DATA RECORDS START

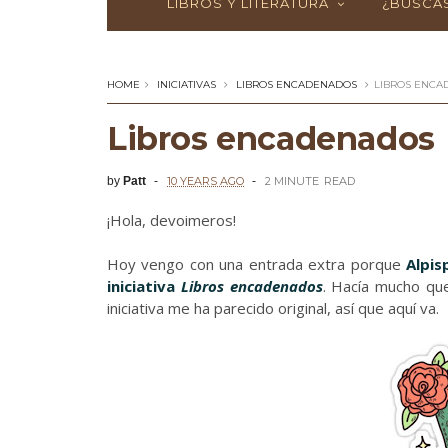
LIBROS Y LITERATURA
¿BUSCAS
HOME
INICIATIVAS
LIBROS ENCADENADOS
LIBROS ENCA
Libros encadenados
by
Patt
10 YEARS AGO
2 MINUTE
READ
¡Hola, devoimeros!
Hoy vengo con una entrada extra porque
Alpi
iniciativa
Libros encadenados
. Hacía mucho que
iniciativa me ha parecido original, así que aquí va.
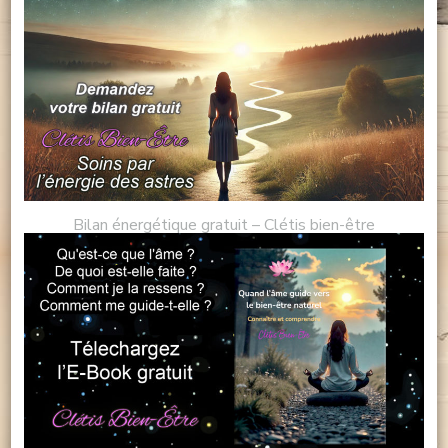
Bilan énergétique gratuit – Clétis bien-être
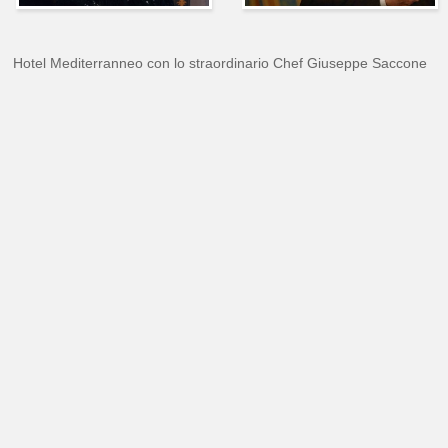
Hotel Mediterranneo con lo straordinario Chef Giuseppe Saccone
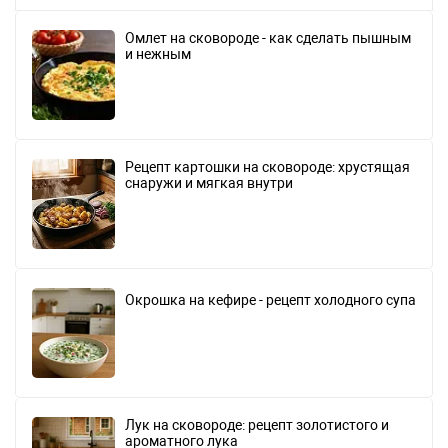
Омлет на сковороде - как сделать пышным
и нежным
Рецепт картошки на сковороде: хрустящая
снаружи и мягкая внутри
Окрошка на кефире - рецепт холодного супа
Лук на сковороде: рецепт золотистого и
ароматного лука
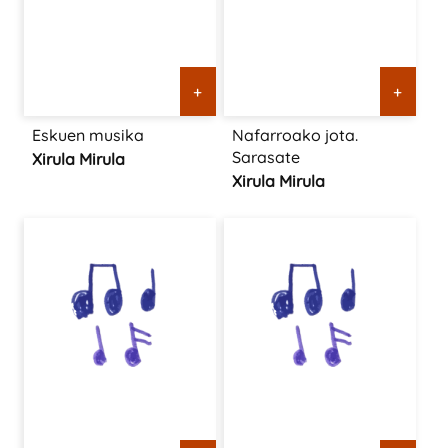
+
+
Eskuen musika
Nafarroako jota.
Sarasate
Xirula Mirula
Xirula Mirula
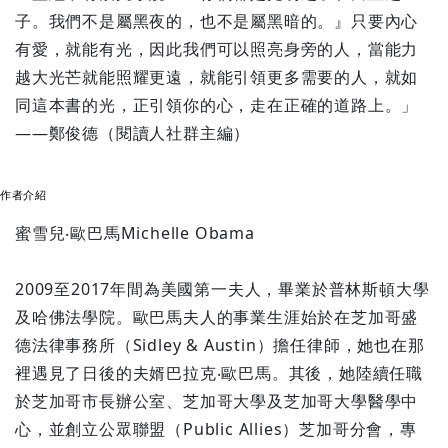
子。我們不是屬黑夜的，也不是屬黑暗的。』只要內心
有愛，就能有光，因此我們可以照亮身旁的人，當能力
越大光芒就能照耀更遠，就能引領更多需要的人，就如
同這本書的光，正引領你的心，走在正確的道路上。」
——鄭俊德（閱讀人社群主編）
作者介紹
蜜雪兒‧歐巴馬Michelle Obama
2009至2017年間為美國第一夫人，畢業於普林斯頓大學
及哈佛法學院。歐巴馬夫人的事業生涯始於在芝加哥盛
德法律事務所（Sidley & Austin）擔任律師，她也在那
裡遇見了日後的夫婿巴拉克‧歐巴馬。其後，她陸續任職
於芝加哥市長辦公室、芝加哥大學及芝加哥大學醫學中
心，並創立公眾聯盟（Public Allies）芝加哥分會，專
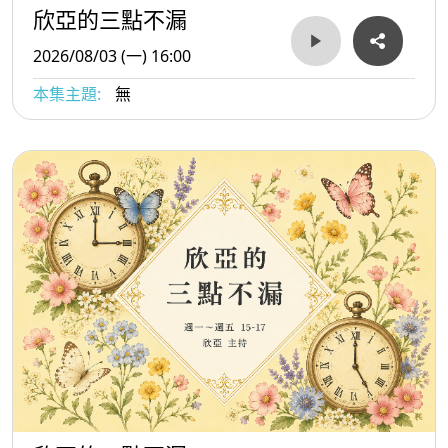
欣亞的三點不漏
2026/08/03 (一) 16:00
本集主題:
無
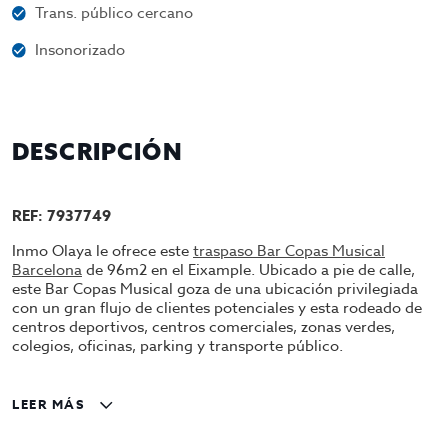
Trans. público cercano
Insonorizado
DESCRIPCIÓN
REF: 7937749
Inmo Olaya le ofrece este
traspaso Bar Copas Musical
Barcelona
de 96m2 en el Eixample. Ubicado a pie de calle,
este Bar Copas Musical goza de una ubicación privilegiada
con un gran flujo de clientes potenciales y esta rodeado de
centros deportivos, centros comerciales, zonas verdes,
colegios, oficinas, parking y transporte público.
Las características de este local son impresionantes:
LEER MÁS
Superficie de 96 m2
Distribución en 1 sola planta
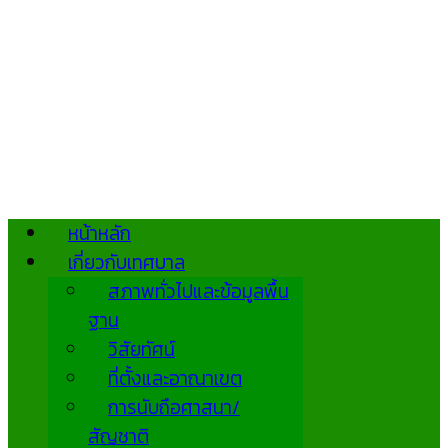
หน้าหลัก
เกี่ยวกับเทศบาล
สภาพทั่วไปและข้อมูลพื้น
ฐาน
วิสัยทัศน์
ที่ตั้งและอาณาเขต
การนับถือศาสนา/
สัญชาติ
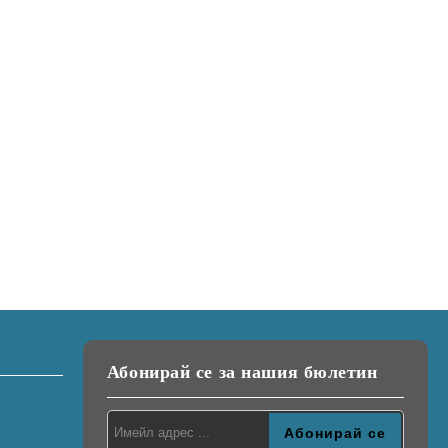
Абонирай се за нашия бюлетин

DATA RECORDS END

◆ THE TASK ◆
Transcribe, word for word, only the material from its opening line through the line containing "Bilan énergétique gratuit – Clétis bien-être", both ends included, and omit the pictures.

◆ ANSWER SECTION ◆
LIBROS Y LITERATURA
¿BUSCAS
HOME
INICIATIVAS
LIBROS ENCADENADOS
LIBROS ENCA
Libros encadenados
by
Patt
10 YEARS AGO
2 MINUTE
READ
¡Hola, devoimeros!
Hoy vengo con una entrada extra porque
Alpi
iniciativa
Libros encadenados
. Hacía mucho que
iniciativa me ha parecido original, así que aquí va.
Bilan énergétique gratuit – Clétis bien-être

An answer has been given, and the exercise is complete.